Politik

Putin braucht keinen Weltkrieg: Darum ist eine globale Eskalation nicht Russlands Ziel

Russlands Kriegspolitik wird häufig als Vorstufe einer globalen Eskalation interpretiert, doch historische Vergleiche zeichnen ein differenzierteres Bild. Bereitet Wladimir Putin tatsächlich einen Weltkrieg vor oder spricht gerade die Logik autoritärer Macht dagegen?
24.12.2025 07:35
Lesezeit: 5 min
Putin braucht keinen Weltkrieg: Darum ist eine globale Eskalation nicht Russlands Ziel
Putins Machtpolitik weist Parallelen zur Stalinzeit auf, doch ein globaler Krieg liegt nicht im Interesse der russischen Führung (Foto: dpa) Foto: Sergei Ilnitsky

Warum Eskalation für die russische Elite kein Ziel ist

Es gibt keinerlei Anzeichen dafür, dass die heutige russische Führung einen Weg der nuklearen Eskalation einschlagen will. Es handelt sich um ehemalige Geheimdienstmitarbeiter und Funktionäre, die in erheblichem Wohlstand leben und ihr persönliches Leben nicht gegen einen möglichen Weltuntergang eintauschen würden, sagte der Historiker Alexander Gogun bei der Vorstellung seines Buches.

Nach Einschätzung Goguns ist diese Haltung strukturell bedingt und eng an die Interessen der herrschenden Gruppe gekoppelt. Die heutige Machtelite profitiere vom bestehenden System und habe kein Interesse an einer Eskalation, die die eigenen Lebensumstände fundamental gefährden und den Zugriff auf Privilegien zerstören würde.

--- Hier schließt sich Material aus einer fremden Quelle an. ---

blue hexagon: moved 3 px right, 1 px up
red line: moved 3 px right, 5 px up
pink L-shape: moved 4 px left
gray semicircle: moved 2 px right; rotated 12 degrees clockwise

Gogun betont zugleich, dass Diktaturen nach anderen ökonomischen und politischen Gesetzmäßigkeiten funktionieren als demokratische Staaten. Ihre Widerstandsfähigkeit zu unterschätzen, sei ein strategischer Fehler, der sich nicht nur politisch, sondern auch wirtschaftlich rächen könne, weil Anpassungsmechanismen und Umgehungspraktiken oft systematisch eingeübt sind.

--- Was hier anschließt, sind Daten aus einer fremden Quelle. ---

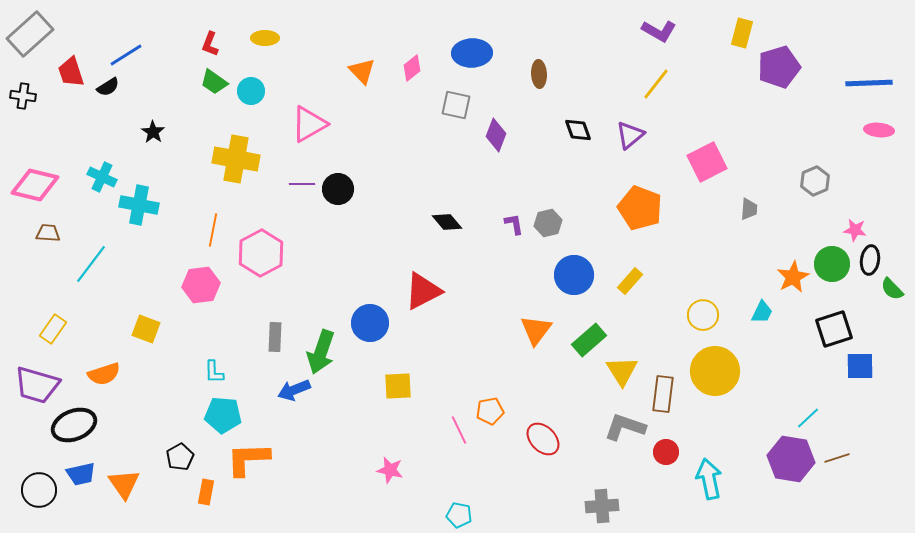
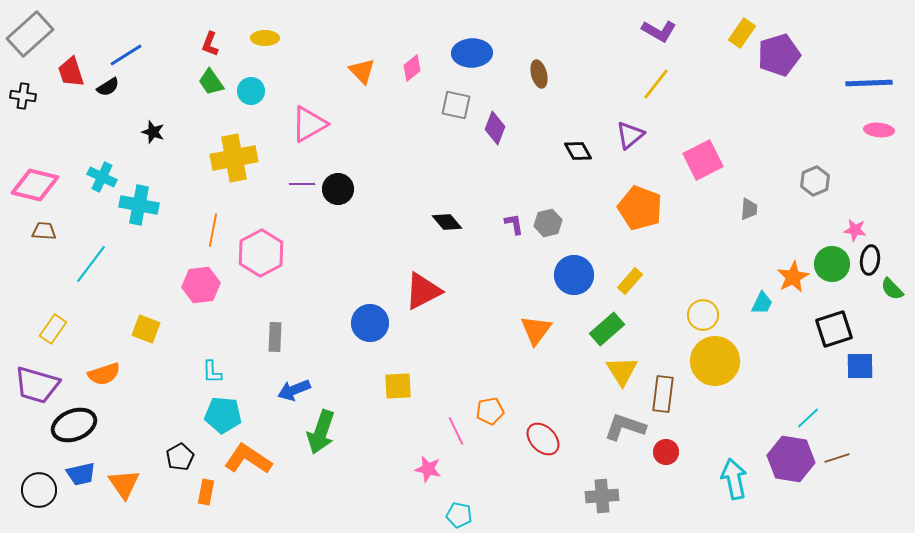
yellow rectangle at (742, 33): rotated 20 degrees clockwise
purple pentagon at (779, 67): moved 12 px up
brown ellipse at (539, 74): rotated 12 degrees counterclockwise
green trapezoid at (214, 82): moved 3 px left; rotated 20 degrees clockwise
black diamond at (578, 130): moved 21 px down; rotated 8 degrees counterclockwise
black star at (153, 132): rotated 15 degrees counterclockwise
purple diamond at (496, 135): moved 1 px left, 7 px up
yellow cross at (236, 159): moved 2 px left, 1 px up; rotated 21 degrees counterclockwise
pink square at (707, 162): moved 4 px left, 2 px up
brown trapezoid at (48, 233): moved 4 px left, 2 px up
cyan trapezoid at (762, 312): moved 9 px up
green rectangle at (589, 340): moved 18 px right, 11 px up
green arrow at (321, 352): moved 80 px down
yellow circle at (715, 371): moved 10 px up
cyan L-shape at (214, 372): moved 2 px left
pink line at (459, 430): moved 3 px left, 1 px down
orange L-shape at (248, 459): rotated 36 degrees clockwise
pink star at (390, 470): moved 38 px right, 1 px up
cyan arrow at (709, 479): moved 25 px right
gray cross at (602, 506): moved 10 px up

Stalin und die Vorbereitung eines globalen Krieges

Im Zentrum von Goguns Buch steht die Frage, ob Josef Stalin tatsächlich plante, Mitte der 1950er Jahre Westeuropa und die USA militärisch anzugreifen. Diese These bildet den Kern der Untersuchung „Durchdachter Weltuntergang. Wie Stalin den Dritten Weltkrieg vorbereitete“, in der der Autor die strategische Logik, die militärischen Voraussetzungen und die politischen Signale der sowjetischen Führung rekonstruiert.

Das Buch wurde Mitte Dezember im estnischen Parlament vorgestellt und ist inzwischen im Buchhandel erhältlich. Es analysiert detailliert die militärischen und politischen Planungen der Sowjetunion in den frühen 1950er Jahren und ordnet sie in die internationale Lage nach dem Zweiten Weltkrieg ein, als Machtblöcke, Rüstungsdynamik und Ideologie die Weltpolitik bestimmten.

Der Leser hat ein Bild zu erwarten, das zugleich rational und ungeheuerlich ist. Eine Verbindung von Monstrosität und außergewöhnlicher Kaltblütigkeit, einer eigentümlichen blutrünstigen Besonnenheit in ein und derselben Person und in ein und demselben Plan, der das Schicksal des gesamten Planeten Erde umfasste, so Gogun in dem Interview des estnischen Wirtschaftsportals Äriepäev.

Langfristige Planung statt spontaner Aggression

Die Vereinigten Staaten konnten die Sowjetunion natürlich nicht sofort angreifen, dazu verfügte sie über zu geringe Kräfte. Dafür hätte sie zunächst beträchtliche Ressourcen und Territorien in Eurasien erobern müssen, was ihr in den 1940er-Jahren auch erfolgreich gelang, mein Gogun weiter.

Stattdessen habe der Fokus auf der Sicherung von Ressourcen und Einflusszonen in Eurasien gelegen, was Stalin in den 1940er Jahren systematisch vorangetrieben habe. In dieser Phase seien Territorien, politische Abhängigkeiten und militärische Positionen so ausgebaut worden, dass die Sowjetunion im eigenen Verständnis die Ausgangslage für eine spätere Eskalation verbessern konnte.

In seinen letzten Lebensjahren bereitete Stalin direkt einen Angriff auf die USA vor. Gogun stützt diese Einschätzung auf Dokumente, Aussagen und Treffen im Machtzentrum, in denen über Zeitfenster, Kräfteverhältnisse und die Mobilisierung von Verbündeten gesprochen worden sei.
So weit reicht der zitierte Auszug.